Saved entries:
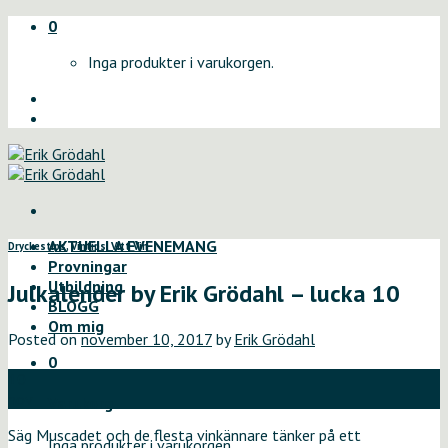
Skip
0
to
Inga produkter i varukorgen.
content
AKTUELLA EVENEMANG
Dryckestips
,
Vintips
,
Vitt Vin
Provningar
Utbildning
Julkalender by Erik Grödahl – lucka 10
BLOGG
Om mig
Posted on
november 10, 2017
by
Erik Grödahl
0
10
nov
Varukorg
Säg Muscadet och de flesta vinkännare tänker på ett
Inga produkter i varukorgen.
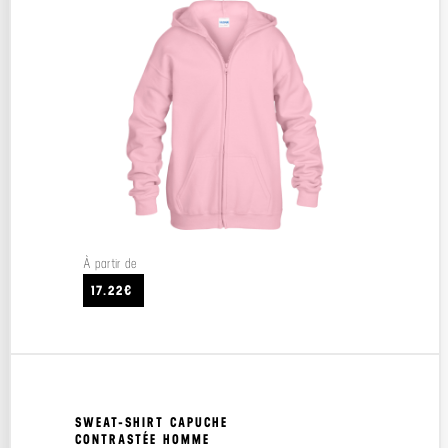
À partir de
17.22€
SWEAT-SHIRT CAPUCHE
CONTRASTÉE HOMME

* * *

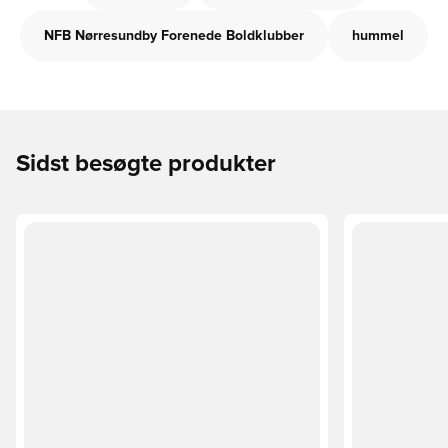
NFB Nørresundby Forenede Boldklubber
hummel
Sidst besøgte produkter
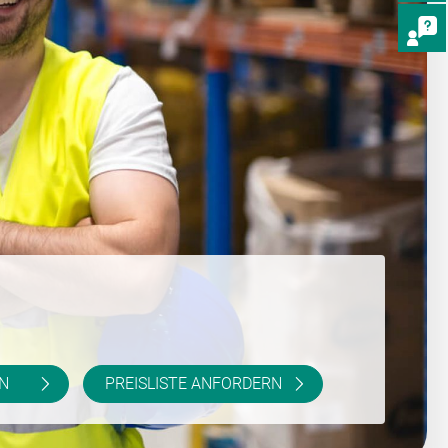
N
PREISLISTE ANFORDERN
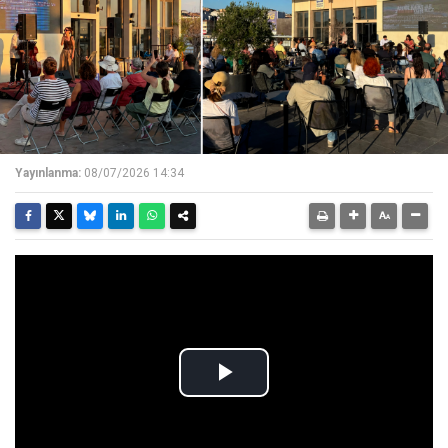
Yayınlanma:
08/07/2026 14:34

---

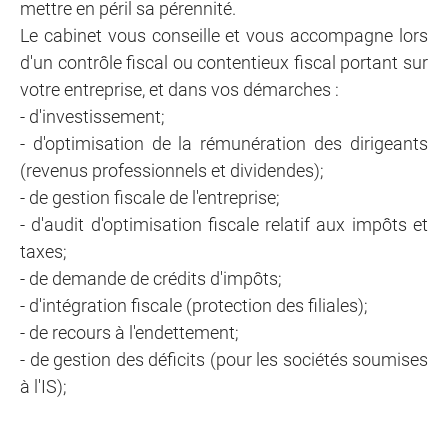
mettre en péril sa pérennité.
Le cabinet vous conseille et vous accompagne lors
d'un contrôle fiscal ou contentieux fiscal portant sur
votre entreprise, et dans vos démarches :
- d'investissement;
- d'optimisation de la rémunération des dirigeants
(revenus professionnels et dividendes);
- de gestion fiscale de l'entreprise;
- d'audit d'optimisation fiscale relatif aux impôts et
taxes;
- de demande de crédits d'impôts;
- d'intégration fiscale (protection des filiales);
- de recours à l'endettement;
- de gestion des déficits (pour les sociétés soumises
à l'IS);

Assigned task: For the string "optimisation", filter the data and copy out each line where it occurs.

Finished task:
- d'optimisation de la rémunération des dirigeants
- d'audit d'optimisation fiscale relatif aux impôts et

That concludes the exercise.